The technical scheme adopted by the invention for solving the technical problems is as follows:

an analysis method of copper anode slag comprises the following steps:

providing a standard sample of copper anode furnace slag and a sample to be tested of the copper anode furnace slag;

performing X-ray fluorescence spectrum analysis on the standard sample of the copper anode slag by using an X-ray fluorescence spectrometer to obtain the fluorescence intensity of each detection element of the standard sample of the copper anode slag;

carrying out matrix effect correction on each detection element of the standard sample of the copper anode furnace slag, and drawing a standard analysis working curve of each detection element of the copper anode furnace slag;

performing X-ray fluorescence spectrum analysis on the copper anode slag to-be-detected sample by using an X-ray fluorescence spectrometer to obtain the fluorescence intensity of each detection element of the copper anode slag to-be-detected sample;

and obtaining the content of each detection element of the copper anode furnace slag to-be-detected sample according to the fluorescence intensity of each detection element of the copper anode furnace slag to-be-detected sample and the standard analysis working curve of each detection element of the copper anode furnace slag.

The analysis method of the copper anode furnace slag comprises the following steps of: cu, Fe, Ni, As, Pb, Zn, Sb, Bi, Al ₂ O ₃ 、SiO ₂ 、MgO、CaO。

The analysis method of the copper anode furnace slag comprises the following steps of carrying out analysis on the copper anode furnace slag, wherein the standard sample of the copper anode furnace slag is the copper anode furnace slag of the production process with gradient detection element content from low to high.
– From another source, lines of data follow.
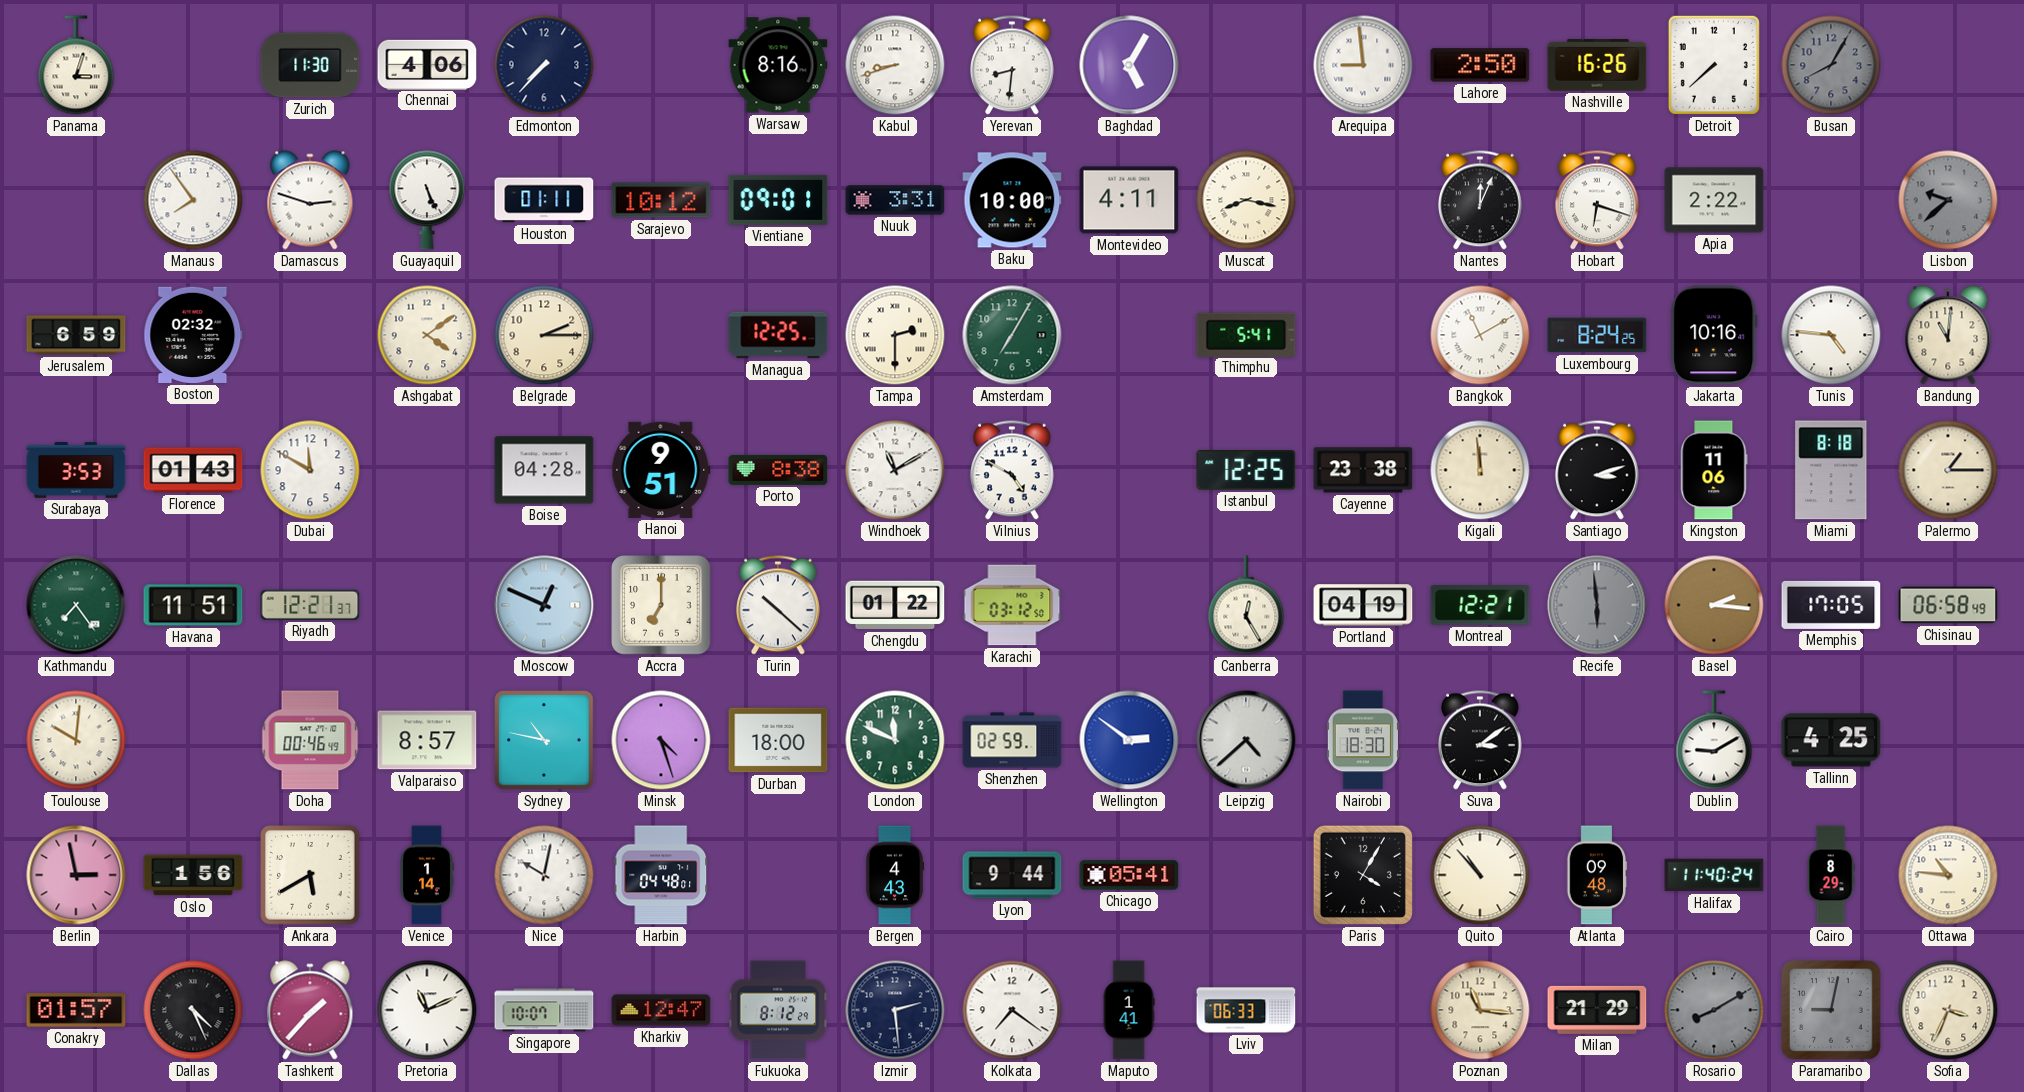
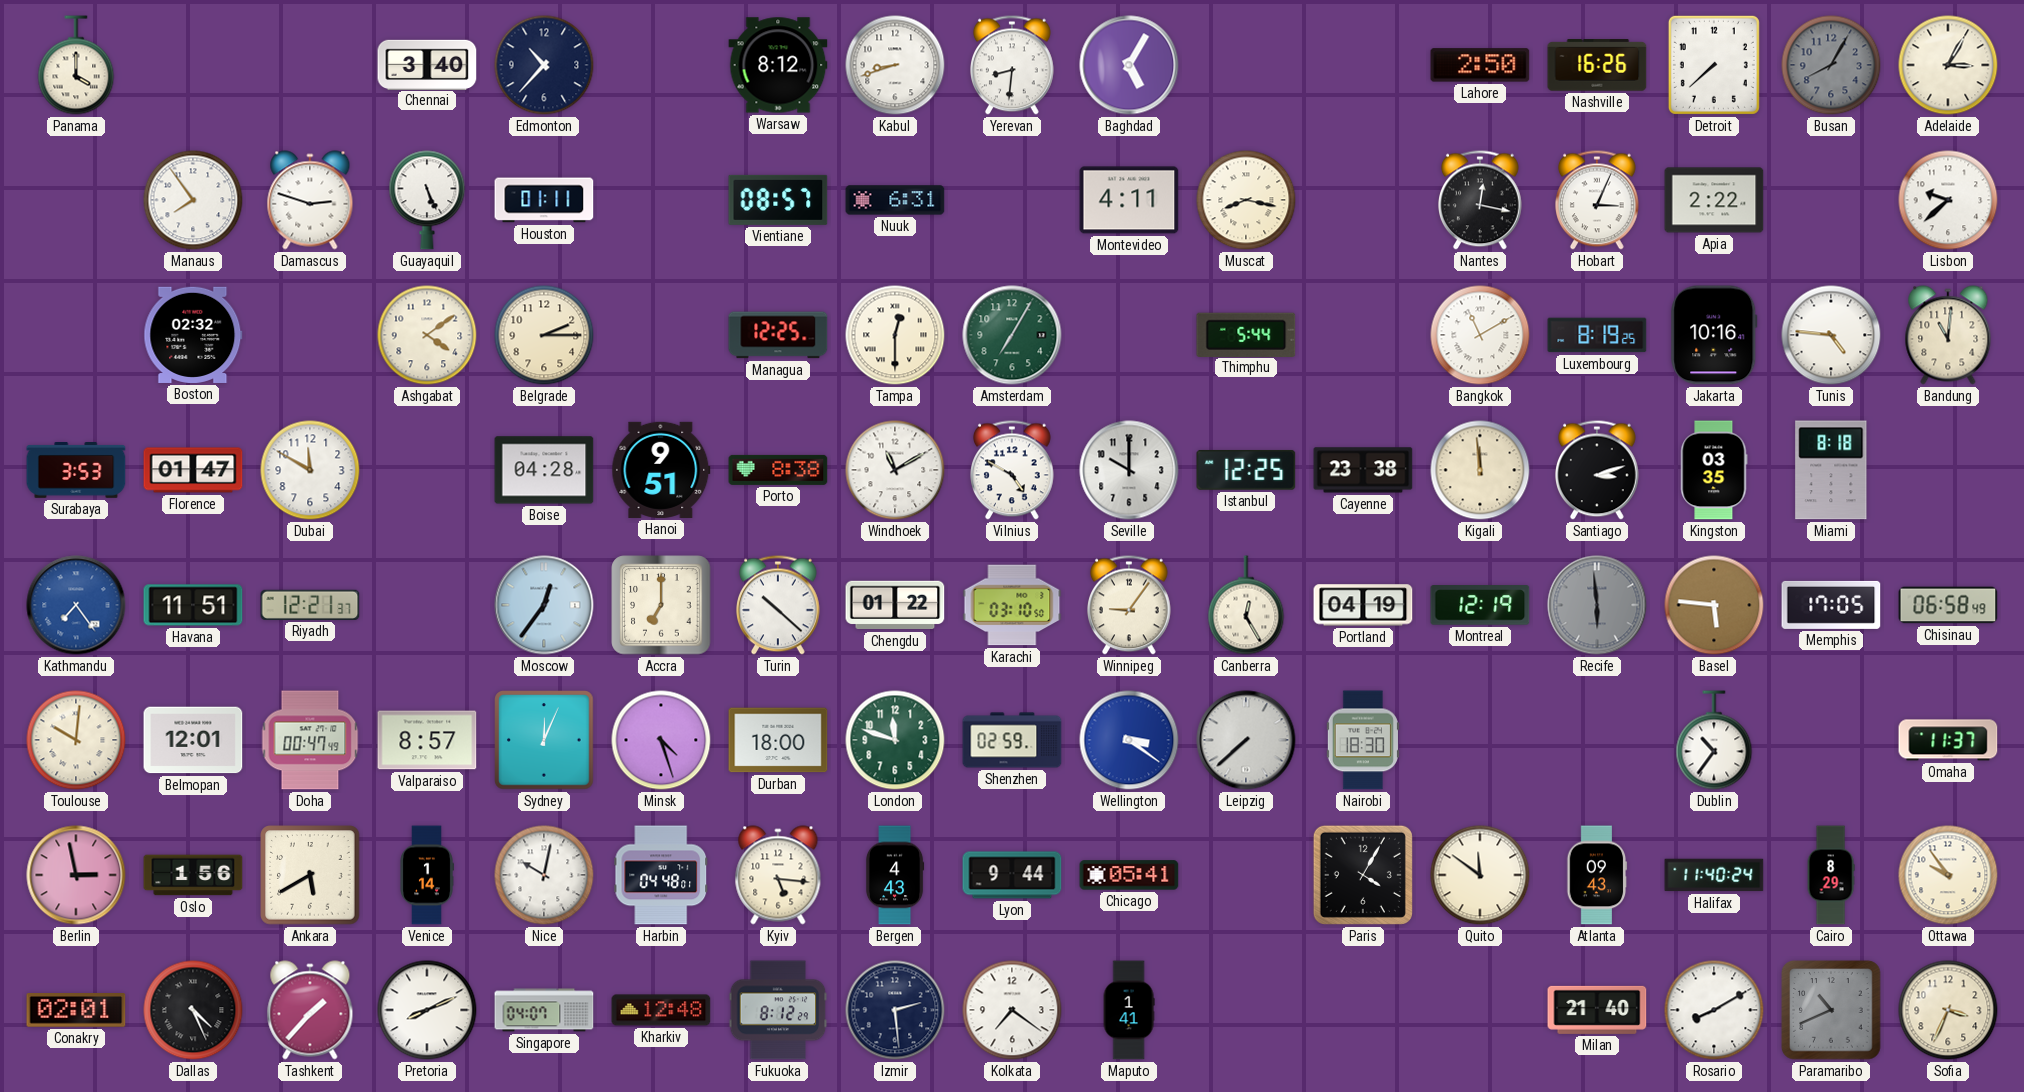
Panama: 3:03 -> 4:00
Zurich: 11:30 -> none
Chennai: 4:06 -> 3:40
Edmonton: 7:37 -> 10:37
Warsaw: 8:16 -> 8:12
Arequipa: 8:59 -> none
Adelaide: none -> 3:05
Sarajevo: 10:12 -> none
Vientiane: 09:01 -> 08:57
Nuuk: 3:31 -> 6:31
Baku: 10:00 -> none
Nantes: 12:04 -> 12:17
Hobart: 6:18 -> 3:04
Lisbon dial: grey -> white
Jerusalem: 6:59 -> none
Tampa: 2:30 -> 12:30
Thimphu: 5:41 -> 5:44
Luxembourg: 8:24 -> 8:19
Florence: 01:43 -> 01:47
Seville: none -> 10:00
Kingston: 11:06 -> 03:35
Palermo: 1:15 -> none
Kathmandu dial: green -> blue
Moscow: 12:49 -> 12:36
Karachi: 03:12 -> 03:10
Winnipeg: none -> 9:06
Montreal: 12:21 -> 12:19
Basel: 2:16 -> 5:46
Belmopan: none -> 12:01
Doha: 00:46 -> 00:47
Sydney: 10:47 -> 12:04
London: 11:49 -> 11:48
Wellington: 2:51 -> 3:21
Leipzig: 4:38 -> 7:38
Suva: 3:09 -> none
Dublin: 9:10 -> 10:36
Tallinn: 4:25 -> none
Omaha: none -> 11:37
Kyiv: none -> 5:16
Quito: 10:53 -> 11:51
Atlanta: 09:48 -> 09:43
Ottawa: 10:46 -> 9:54
Conakry: 01:57 -> 02:01
Pretoria: 11:11 -> 8:11
Singapore: 10:07 -> 04:07
Kharkiv: 12:47 -> 12:48
Lviv: 06:33 -> none
Poznan: 11:16 -> none
Milan: 21:29 -> 21:40
Rosario dial: grey -> white
Paramaribo: 9:02 -> 10:41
The analysis method of the copper anode furnace slag comprises the following steps of

Wherein C is _i As the concentration of the element to be measured, D _i To correct for background values, I _i As intensity of the element to be measured, k ₀ 、k _ij To correct the coefficients, I _j The strength of the matrix element.

The analysis method of the copper anode furnace slag comprises the following steps of carrying out X-ray fluorescence spectrum analysis on a sample to be detected of the copper anode furnace slag by using an X-ray fluorescence spectrometer to obtain the fluorescence intensity of each detection element of the sample to be detected of the copper anode furnace slag, and specifically comprises the following steps:

and performing X-ray fluorescence spectrum analysis on the sample to be detected of the copper anode furnace slag by using an X-ray fluorescence spectrometer, setting corresponding measurement conditions according to detection elements, and acquiring the fluorescence intensity of each detection element of the sample to be detected of the copper anode furnace slag.

The sample preparation method for the standard sample and/or the sample to be tested of the copper anode furnace slag comprises the following steps:

providing copper anode furnace slag;

crushing, uniformly mixing, dividing, grinding, sieving and drying the copper anode furnace slag to obtain pretreated copper anode furnace slag;

mixing methyl cellulose with the pretreated copper anode furnace slag to obtain mixture powder;

and putting the mixture powder into a tablet press for pressing to obtain the standard sample of the copper anode furnace slag and/or the sample to be tested of the copper anode furnace slag.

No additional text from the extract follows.